John Davies, 59, who lives in his family’s Unity home with his wife, was a part of that trend in 1979 when he moved to Pittsburgh to attend college.

After he found a job, he remained in the city for 35 years. He finally came back to his childhood home after his wife decided she wanted to live in a more rural setting. Now, Davies is again surrounded by three people he grew up with who also decided to remain in their family homes.

“Our street was always cohesive,” Davies said. “We have crime watch meetings and picnics for the whole street. We have a Facebook group. It’s definitely not a street of strangers.”

Recruiting next generation

But in an area like West­moreland County, which is seeing an aging population, bringing in new residents from out of state and encouraging young people to stay is vital.

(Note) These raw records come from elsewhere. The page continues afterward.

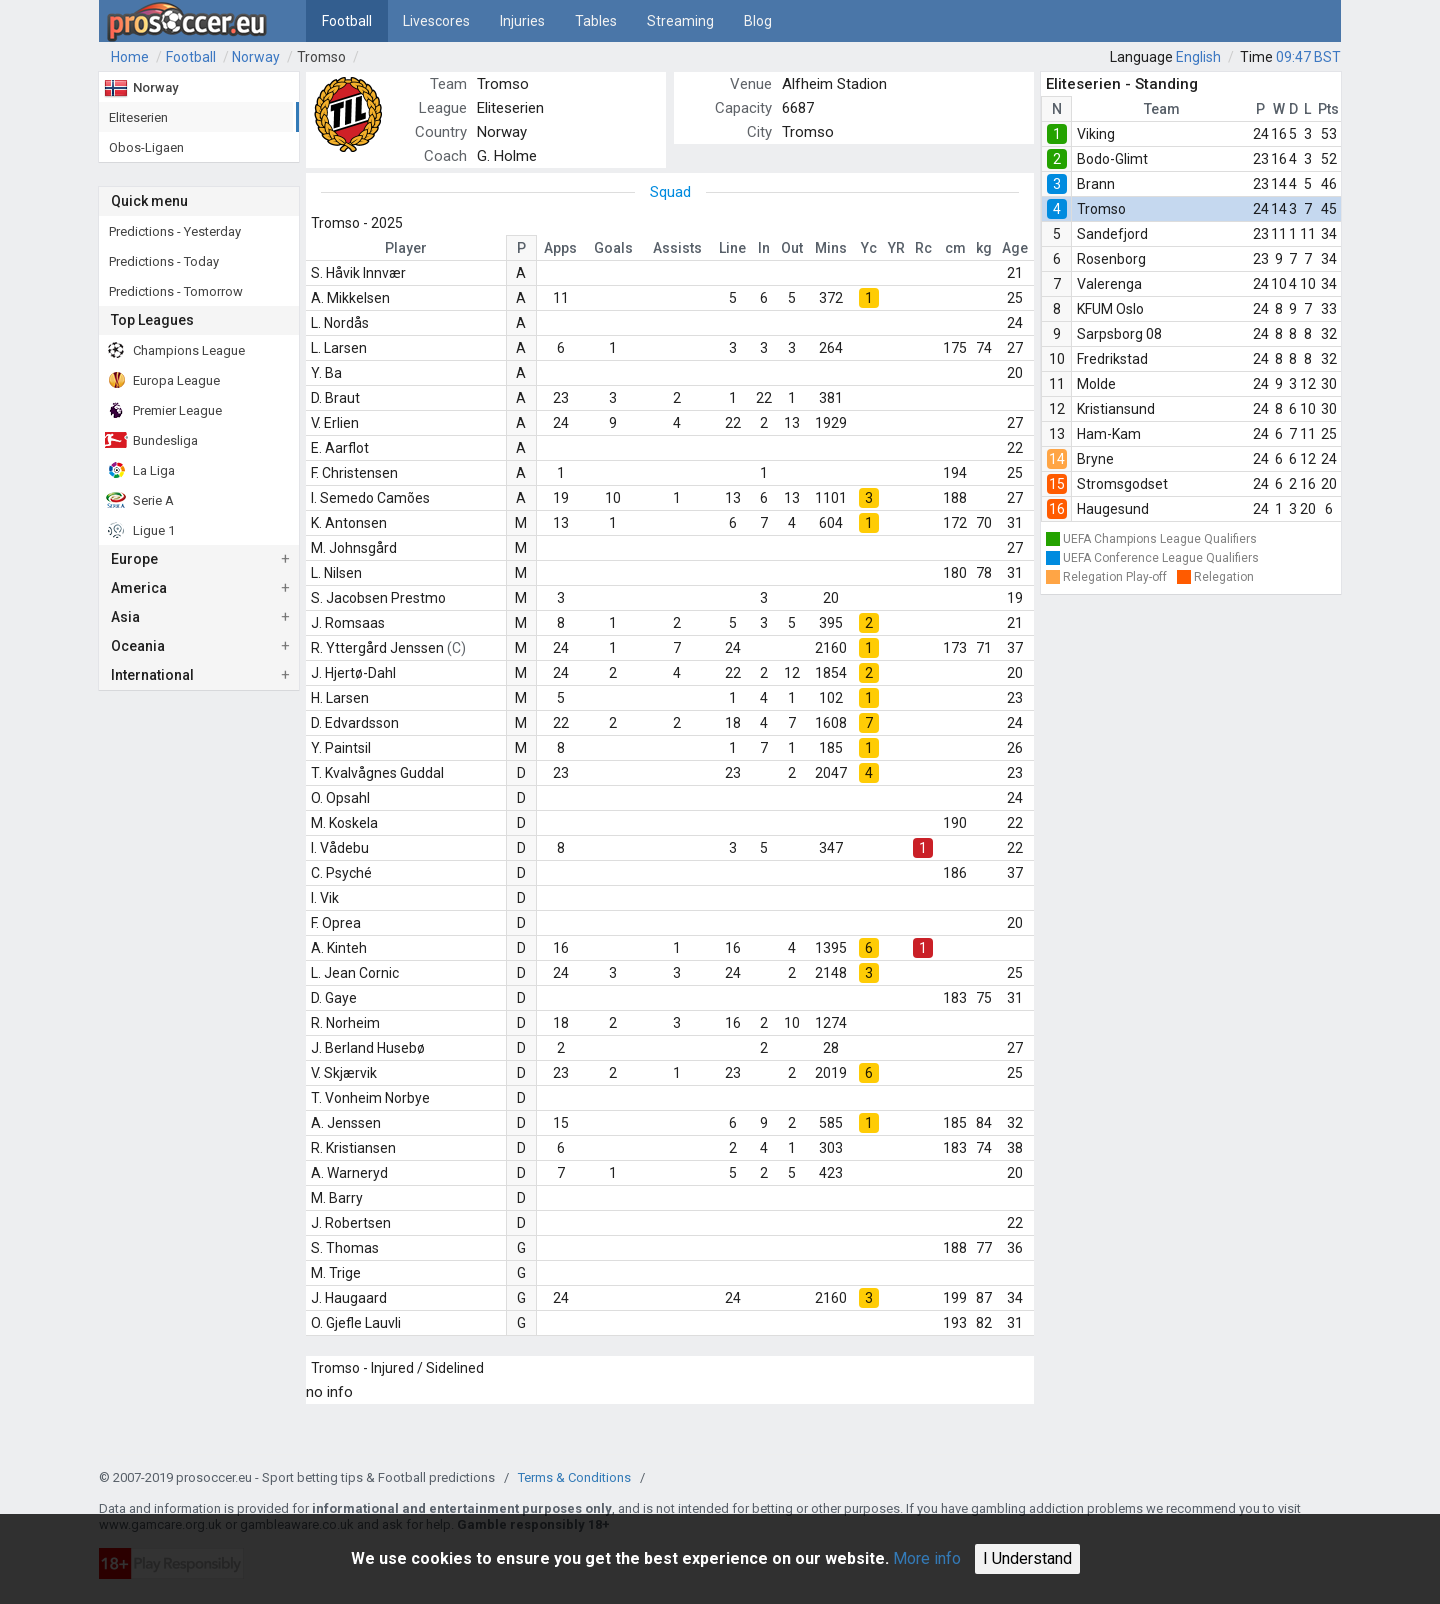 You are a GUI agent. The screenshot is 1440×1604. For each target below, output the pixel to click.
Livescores (436, 21)
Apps (560, 248)
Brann (1096, 184)
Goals (613, 248)
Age (1015, 248)
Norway (256, 57)
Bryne (1095, 459)
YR (896, 248)
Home (130, 57)
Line (732, 248)
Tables (596, 21)
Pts (1328, 109)
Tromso (321, 57)
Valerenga (1109, 284)
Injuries (522, 21)
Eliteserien (510, 108)
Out (792, 248)
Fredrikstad (1112, 359)
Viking (1096, 134)
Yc (869, 248)
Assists (677, 248)
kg (984, 248)
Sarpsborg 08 (1119, 334)
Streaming (680, 21)
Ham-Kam (1109, 434)
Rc (923, 248)
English (1198, 57)
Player (406, 248)
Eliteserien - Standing (1122, 84)
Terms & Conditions (574, 1477)
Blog (758, 21)
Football (347, 21)
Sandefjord (1112, 234)
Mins (831, 248)
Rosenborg (1111, 259)
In (764, 248)
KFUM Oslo (1110, 309)
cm (955, 248)
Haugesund (1113, 509)
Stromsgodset (1122, 484)
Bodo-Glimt (1112, 159)
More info (927, 1558)
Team (1162, 109)
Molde (1096, 384)
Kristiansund (1116, 409)
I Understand (1027, 1558) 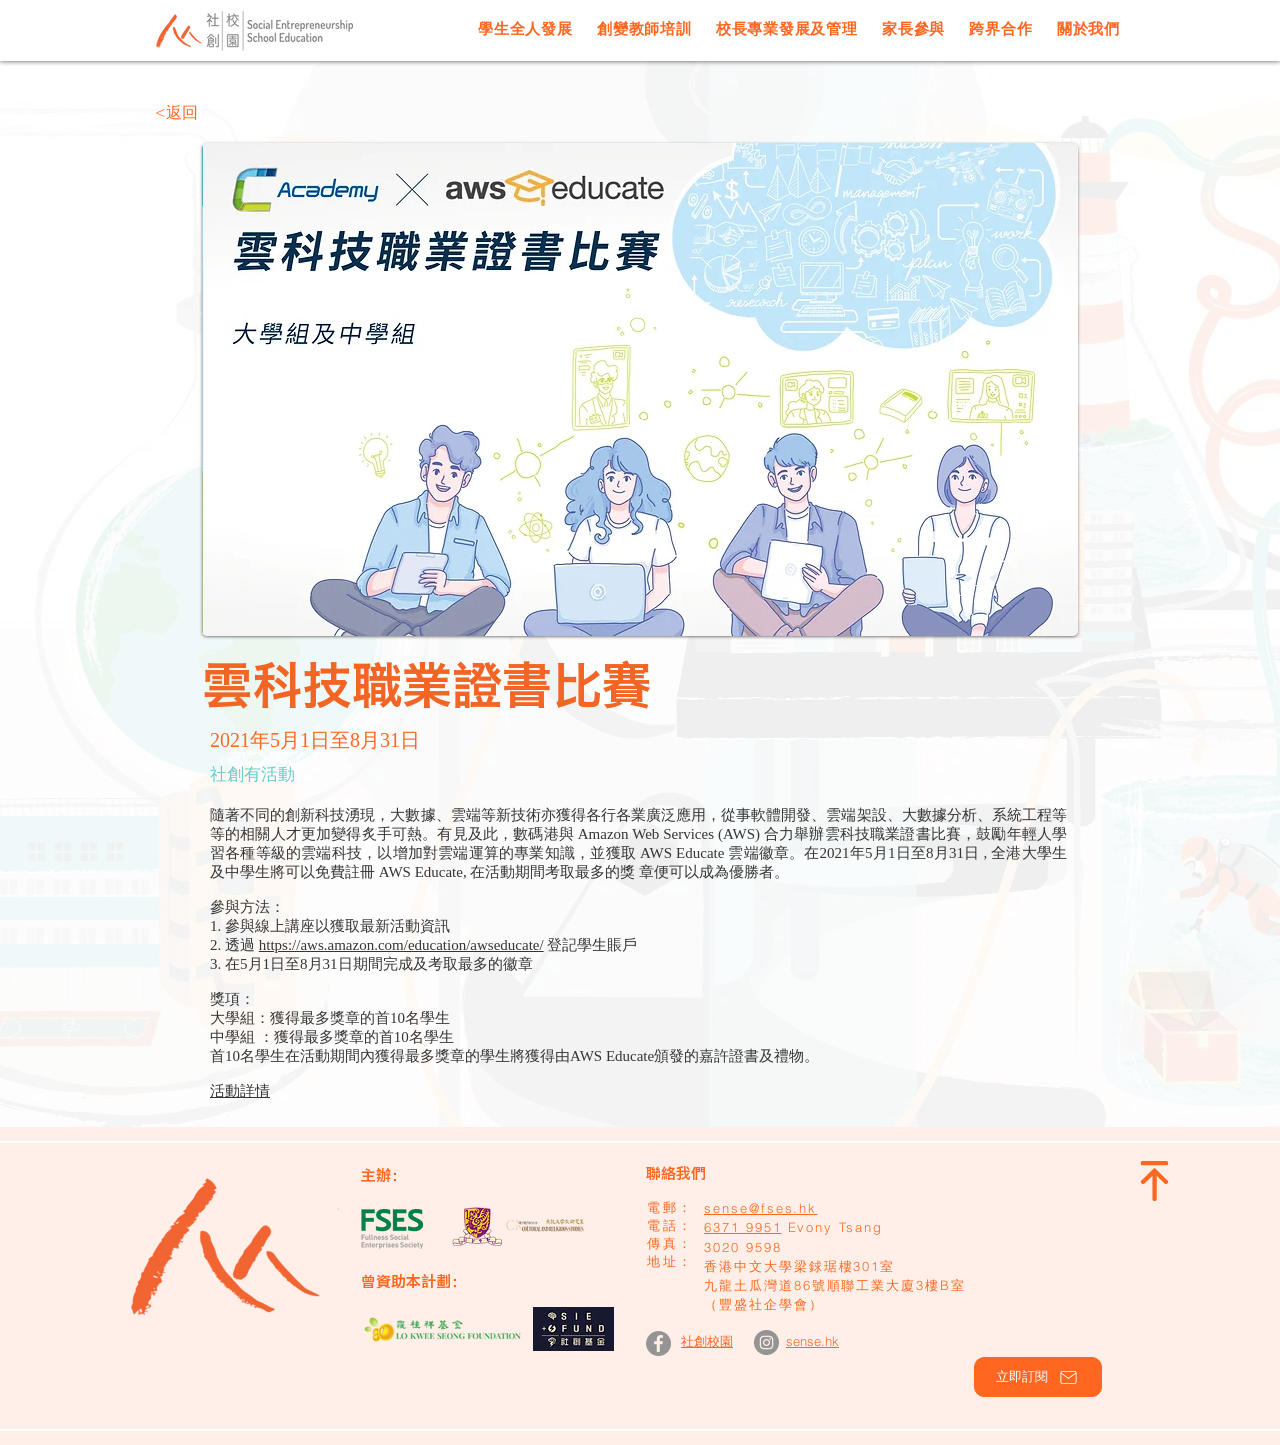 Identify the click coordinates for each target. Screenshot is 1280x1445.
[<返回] (221, 113)
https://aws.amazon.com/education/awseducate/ (401, 944)
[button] (1038, 1377)
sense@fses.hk (760, 1208)
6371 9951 (743, 1227)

According to county Commissioner Gina Cerilli, in 10 years there will be 70,000 open jobs in the region.

While commissioners encourage high school students to attend trade schools to help fill some of the manufacturing positions that will open up over the next few years, they also are putting a focus on attracting a younger generation into Westmoreland County.

“We are working on attracting the students to stay here upon graduation, securing employment, buying a house and raising their families here,” Cerilli said.

A plan passed by commissioners last year focuses on five points to help attract young people to the county — leverage local talent, assist small businesses, advance entrepreneurialism, connect with technology and provide development-ready locations.

“Our employers are struggling to find workers, and it’s prominently blue-collar workers, but … it’s white-collar workers as well,” said Chad Amond, president and CEO of the Westmoreland County Chamber of Commerce.

Millennials also are having fewer children than the baby boomer generation, Amond said. According to census data, the number of residents living in Westmoreland County has steadily declined since its peak in 1980.

“The bottom line is, I think the 86 percent is a good thing,” Amond said. “(Residents) admire and love Westmoreland County. But with our aging population, we just need to make sure that we are recruiting and bringing in additional populations to fill the jobs.”